The momentum of that freight train would be more than 300 tims the momentum of the car (and the kinetic energy would be 6 times that of the car). Yet a free standing person hit be that train probably won't be killed or even seriously injured by the collision.
Perspective: 5 tons is the lower limit for the US shipping registry.
This is false. Completely and utterly false. And it's highly ineffective, as people will overwhelmingly prioritize comfort/happiness over the abstract concept of carbon production. All this really achieves is making the shamers feel like they're doing something, without actually really doing anything.
Energy is one of the fundamental resources underpinning literally everything used by humanity. Energy can be produced/captured in a carbon-neutral manner, and energy can be used to sequester carbon produced by processes that are not carbon-neutral, resulting in effective carbon-neutrality for those processes. And we have oh-so-much clean energy constantly reaching the surface of our planet. Significantly more than would be needed even if every person in the world had the energy consumption of a typical American.

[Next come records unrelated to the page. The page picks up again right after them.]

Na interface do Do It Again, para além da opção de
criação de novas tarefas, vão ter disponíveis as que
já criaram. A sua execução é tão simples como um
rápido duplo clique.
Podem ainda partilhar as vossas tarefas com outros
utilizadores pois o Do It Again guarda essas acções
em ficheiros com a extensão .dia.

So let's not be dumb about this. Shaming others into using less does not solve the fundamental issue. Solving the fundamental issue solves the fundamental issue. If you truly care about reducing humanity's carbon impact (and if we're not dumb about it, unwinding it too!), please write to your representatives advocating for carbon-neutrality legislation and carbon-neutral energy production. Encourage others to eschew the useless "carbon shaming" approach and focus on the fundamentals. Most typical consumers would simply be apathetic to this approach, but threaten to take away their comforts, and they will fight you. And they wouldn't be wrong to.

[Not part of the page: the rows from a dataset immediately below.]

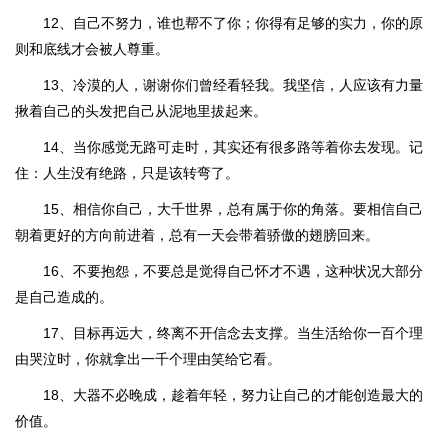
12、自己不努力，谁也帮不了你；你得有足够的实力，你的原
则和底线才会被人尊重。
13、冷漠的人，谢谢你们曾经看轻我。我坚信，人应该有力量
揪着自己的头发把自己从泥地里拔起来。
14、当你感觉无路可走时，其实还有很多路等着你去发现。记
住：人生没有绝路，只是该转弯了。
15、相信你自己，大千世界，总有属于你的角落。要相信自己
朝着更好的方向前进着，总有一天会带着骄傲的翅膀回来。
16、不要抱怨，不要总是觉得自己怀才不遇，这种状况大部分
是自己造成的。
17、目标再远大，终离不开信念去支撑。当生活给你一百个理
由哭泣时，你就拿出一千个理由笑给它看。
18、大器不必晚成，趁着年轻，努力让自己的才能创造最大的
价值。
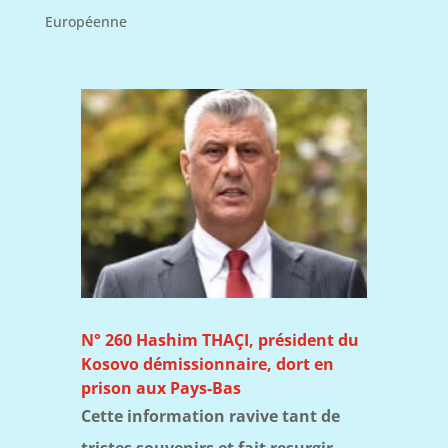
Européenne
N° 260 Hashim THAÇI, président du
Kosovo démissionnaire, dort en
prison aux Pays-Bas
Cette information ravive tant de
tristes souvenirs et fait resurgir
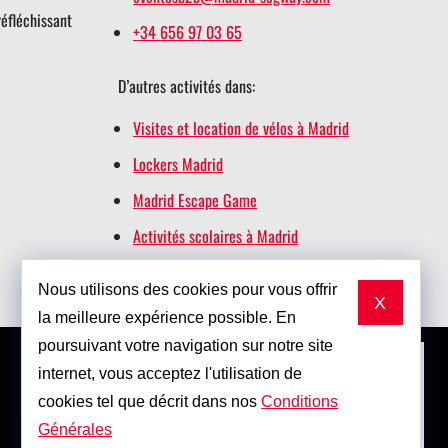
réfléchissant
+34 656 97 03 65
D’autres activités dans:
Visites et location de vélos à Madrid
Lockers Madrid
Madrid Escape Game
Activités scolaires à Madrid
Retiro Magic
Nous utilisons des cookies pour vous offrir
X
la meilleure expérience possible. En
poursuivant votre navigation sur notre site
internet, vous acceptez l'utilisation de
cookies tel que décrit dans nos
Conditions
Générales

EVs are great. But not the way they are being built today. Feels like the first movers are making a quick buck.
Since you always leave home with a full tank and it’s rare to drive more than 150 miles in a typical day any range over that is money I’d rather save buying a smaller battery.
The main place more range helps is with road trips. But even there I run into the human comfort limit before the range limit. My family needs food and restrooms more frequently than the battery needs charging.

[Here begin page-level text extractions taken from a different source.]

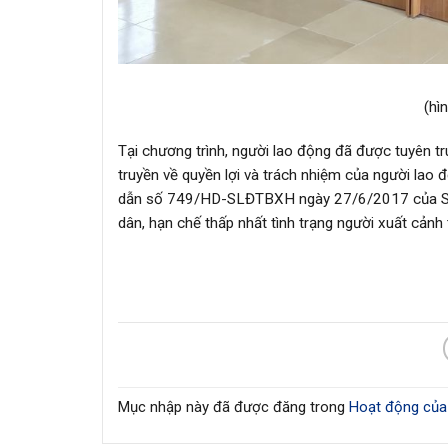
(hì
Tại chương trình, người lao động đã được tuyên tr
truyền về quyền lợi và trách nhiệm của người lao 
dẫn số 749/HD-SLĐTBXH ngày 27/6/2017 của Sở 
dân, hạn chế thấp nhất tình trạng người xuất cảnh t
Mục nhập này đã được đăng trong
Hoạt động của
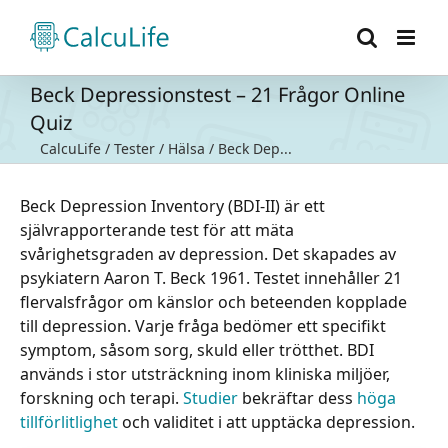
Fortsätt
till
innehållet
Beck Depressionstest – 21 Frågor Online
Quiz
CalcuLife
/
Tester
/
Hälsa
/
Beck Dep...
Beck Depression Inventory (BDI-II) är ett
självrapporterande test för att mäta
svårighetsgraden av depression. Det skapades av
psykiatern Aaron T. Beck 1961. Testet innehåller 21
flervalsfrågor om känslor och beteenden kopplade
till depression. Varje fråga bedömer ett specifikt
symptom, såsom sorg, skuld eller trötthet. BDI
används i stor utsträckning inom kliniska miljöer,
forskning och terapi.
Studier
bekräftar dess
höga
tillförlitlighet
och validitet i att upptäcka depression.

If I were to purchase an EV again I’d ignore range and focus more on other aspects.
If you end up spending a weekend at a friend's you can easily run out of charge and have to squeeze in a 30 minute errand or two.
Sure, for a city commute EV works great. If you routinely travel around the mountain west or similar, you’ll want an ICE if you value your safety. The variance in distance, travel time, and road conditions is quite high.
In real world, that's never the case. You go 85 mph instead of 65, you lose 30% of the range. The temperature drops to 40-50F, you lose another 20%. You accelerate like you want a 4.0 second car to accelerate, you lose 1 mile of range each time you do that 0-60. You go up a mountain, you lose range. You go against the headwind, you lose range. You try towing a boat or an RV, well, don't even talk about the range to me.
Realistically, winter driving around Seattle at reasonably fast speeds (not recklessly fast, but among the top 10% of drivers) gets you half the declared range.
If you you are a contractor that only uses the truck to haul stuff to local job sites, you don't care about the battery at all. But if you want to occasionally go skiing, or take kids to a national park, or just go grab some craft beer from Portland, that 500 rated miles vs. 300 rated miles will easily make a difference between not having to worry about charge vs. nervously checking plugshare and trying to guestimate how much miles per kWh you will get in the current weather along that route in today's traffic.